[PROMPT] Below are the entries; transcribe them exactly and drop every picture.

[Dataset entries]
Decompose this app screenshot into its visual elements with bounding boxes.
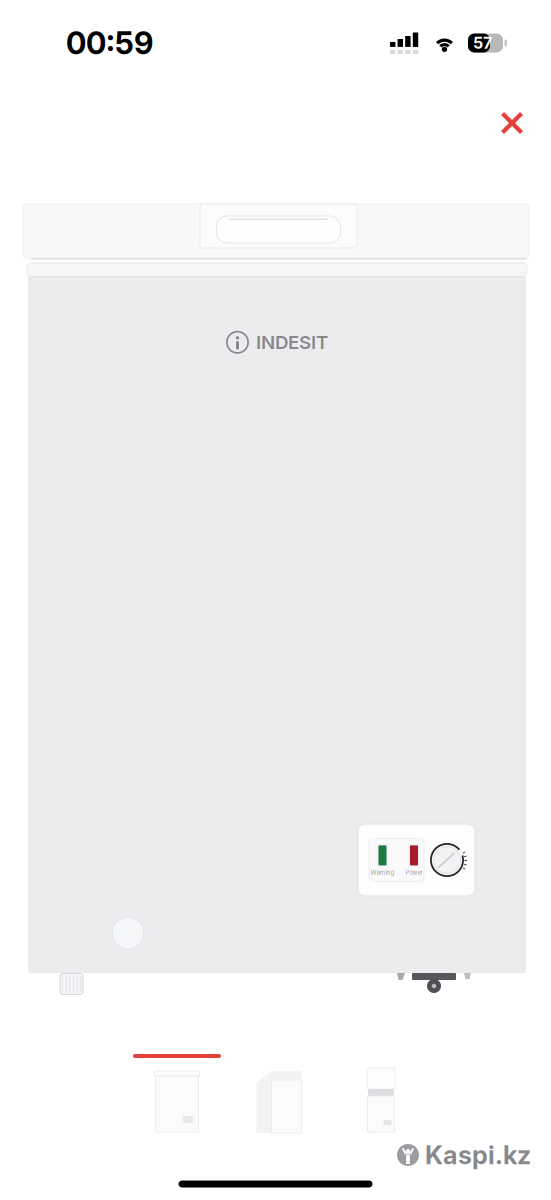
staticText: Power xyxy=(406,869,422,876)
button[interactable]: Photo 2 xyxy=(228,1054,330,1142)
button[interactable]: Photo 3 xyxy=(330,1054,432,1142)
button[interactable]: Close xyxy=(484,95,540,151)
staticText: Warning xyxy=(370,869,394,876)
staticText: 00:59 xyxy=(66,24,153,62)
button[interactable]: Photo 1 xyxy=(126,1054,228,1142)
staticText: INDESIT xyxy=(256,331,328,354)
staticText: Kaspi.kz xyxy=(425,1140,531,1170)
staticText: 57 xyxy=(473,33,492,53)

[REPLY TO THE TASK]
Decompose this app screenshot into its visual elements with bounding boxes.
staticText: Power xyxy=(406,869,422,876)
button[interactable]: Photo 2 xyxy=(228,1054,330,1142)
button[interactable]: Photo 3 xyxy=(330,1054,432,1142)
button[interactable]: Close xyxy=(484,95,540,151)
staticText: Warning xyxy=(370,869,394,876)
staticText: 00:59 xyxy=(66,24,153,62)
button[interactable]: Photo 1 xyxy=(126,1054,228,1142)
staticText: INDESIT xyxy=(256,331,328,354)
staticText: Kaspi.kz xyxy=(425,1140,531,1170)
staticText: 57 xyxy=(473,33,492,53)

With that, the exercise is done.